Strategies for assigning CPU requests and limits to containers
You can place CPU usage requests and limits on every container. As a best practice:
- Always set CPU usage requests on containers.
- Only in some cases, set CPU limits on containers.
Use Kubernetes Monitoring to discover:
- Whether your CPU usage requests are appropriate or need adjusting
- When a CPU limit is temporarily needed
When neither CPU requests nor limits are set, Pods use as much resource as the kernel makes available to them, which can become chaotic on contended Nodes. If you are using a Kubernetes autoscaler in the Cluster, additional Nodes may be provisioned to help counter the effect of runaway Pod resource consumption, but also leads to increased infrastructure cost.
A Pod with no CPU request is assigned a BestEffort quality of service, and can grow with no limits. When the Node attempts to regain some CPU to keep remaining Pods operational, kubelet evicts any BestEffort Pods first.
CPU requests
When you set a CPU request for a container, the container has that amount of CPU reserved from a Node’s total capacity, which is then guaranteed by the Scheduler. Just like a set of reserved hotel rooms that are not all occupied, the requested CPU usage is available even if the container doesn’t use it all.
This usage request is like a “soft” threshold, meaning a container might use more than the amount of CPU reserved. The CPU needed for a Pod is the sum of the CPU needed by the containers within it.
Analyze historical CPU usage
Here’s an example you can follow that highlights the major steps for identifying and handling an issue with the CPU request setting.
Determine the time range.
Use the time range selector to look at the history of a Pod’s CPU usage. At the Pod detail page, select a time frame. In this example, the time range is selected for the past two days.
Examine the behavior pattern.
In the Pod optimization panel, look at the pattern of behavior for CPU usage.

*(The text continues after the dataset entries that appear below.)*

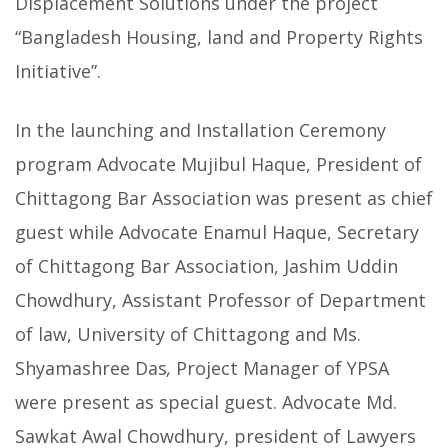
Displacement Solutions under the project
“Bangladesh Housing, land and Property Rights
Initiative”.
In the launching and Installation Ceremony
program Advocate Mujibul Haque, President of
Chittagong Bar Association was present as chief
guest while Advocate Enamul Haque, Secretary
of Chittagong Bar Association, Jashim Uddin
Chowdhury, Assistant Professor of Department
of law, University of Chittagong and Ms.
Shyamashree Das
,
Project Manager of YPSA
were present as special guest. Advocate Md.
Sawkat Awal Chowdhury, president of Lawyers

In this example, there have been several CPU bursts above the CPU request of 5 cores within a two-day period.
Set the time range farther back for more data.

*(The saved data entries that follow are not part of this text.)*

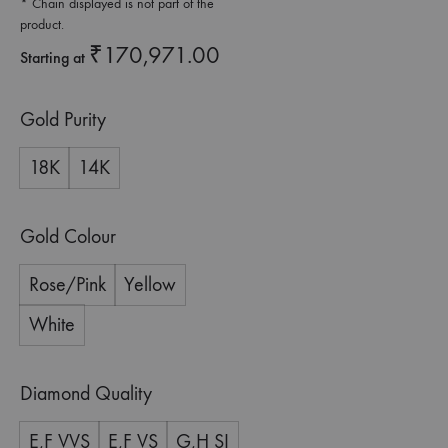
* Chain displayed is not part of the
product.
₹
170,971.00
Starting at
Gold Purity
18K
14K
Gold Colour
Rose/Pink
Yellow
White
Diamond Quality
E,F VVS
E,F VS
G,H SI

Investigate more history by changing the time range to the past 30 days, which shows more CPU bursts far beyond the CPU request’s current setting. Here, it looks as though this behavior has been happening for some time.
Go to a view of the container.
The Pod detail page contains a list of all containers within the Pod. To determine which container might be the issue for this Pod, click on a container in the list to view more detail.

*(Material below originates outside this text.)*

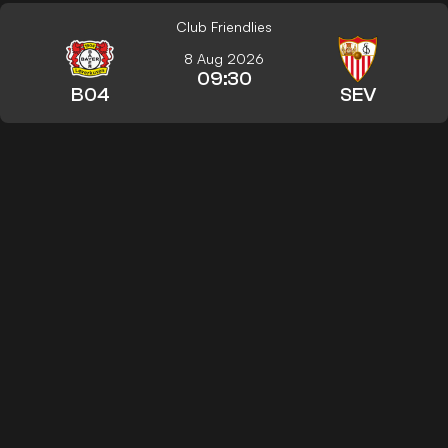
Club Friendlies
8 Aug 2026
09:30
B04
SEV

At the Container detail page, you can see the data is conclusive. The CPU request is undersized for the container, and an additional 1.7 cores is recommended.
Take action based on the data.
You can make an adjustment to this container knowing the data shows it’s needed. And you can continue to monitor it to ensure your change solved the issue.
Allow for some bursting
It is important to allow and expect CPU bursting to occur over short periods, to reduce application latency during usage peaks. Just keep in mind containers with undersized CPU requests “steal” spare capacity from the Node they’re running on.
Recognize undersized CPU requests
What about containers that don’t show bursting behavior? An undersized CPU request can also cause the consumed CPU to remain consistently at a level very close to or above the requests. Make sure Nodes always have some spare “flex” capacity to be distributed among its Pods. Increase the CPU requests for an undersized container so that the general ebb and flow of daily peaks and troughs of CPU usage are handled in a predictable manner.
When more than one Pod has containers with undersized CPU requests, the Scheduler has difficulty trying to correctly fit the Pods within your cluster, due to the unpredictable nature of the CPU burst distribution. As a result, it is harder to right-size your Nodes and work toward predictable infrastructure costs.
Continue monitoring to refine CPU requests
There is a delicate balance and, perhaps, an ongoing effort to maintain the ideal resource limits for containers as your service usage evolves over time. Set and reset the CPU requests and monitor the usage to find your equilibrium.
CPU limits
A CPU limit is a hard threshold. In the same way you can only reserve the total amount of rooms in a hotel, no more CPU use is available beyond the set CPU limit. If a workload needs more CPU, it can’t access any more than the limit. This causes CPU throttling, which leads to performance issues caused by latency.
While there are many discussions about setting CPU limits, it’s vital to understand how they work (including the CFS quota mechanism) and whether you truly need them. The following links can provide some clarification and potential guidance:
- Stop Using CPU Limits on Kubernetes
- CPU limits and aggressive throttling in Kubernetes
- The case for Kubernetes resource limits
- Requests are all you need
- The Case for Kubernetes Resource Limits: Predictability vs. Efficiency
Set temporary CPU limits
You can set a CPU limit temporarily to stop an issue from going out of control, as well as give you time to troubleshoot an issue. Let’s say a bug is introduced into your code that causes backtracking, which begins to consume an enormous amount of CPU. You replicate the Node, but unfortunately, that doesn’t solve the problem.
When you set the time range for the last seven days on the Pod detail page, you see the CPU bursting for the last day is now far beyond the set CPU request.
Currently, there is no CPU limit on the containers in this Pod. As a temporary solution, set the CPU limit so that you can prevent CPU exhaustion and troubleshoot the issue.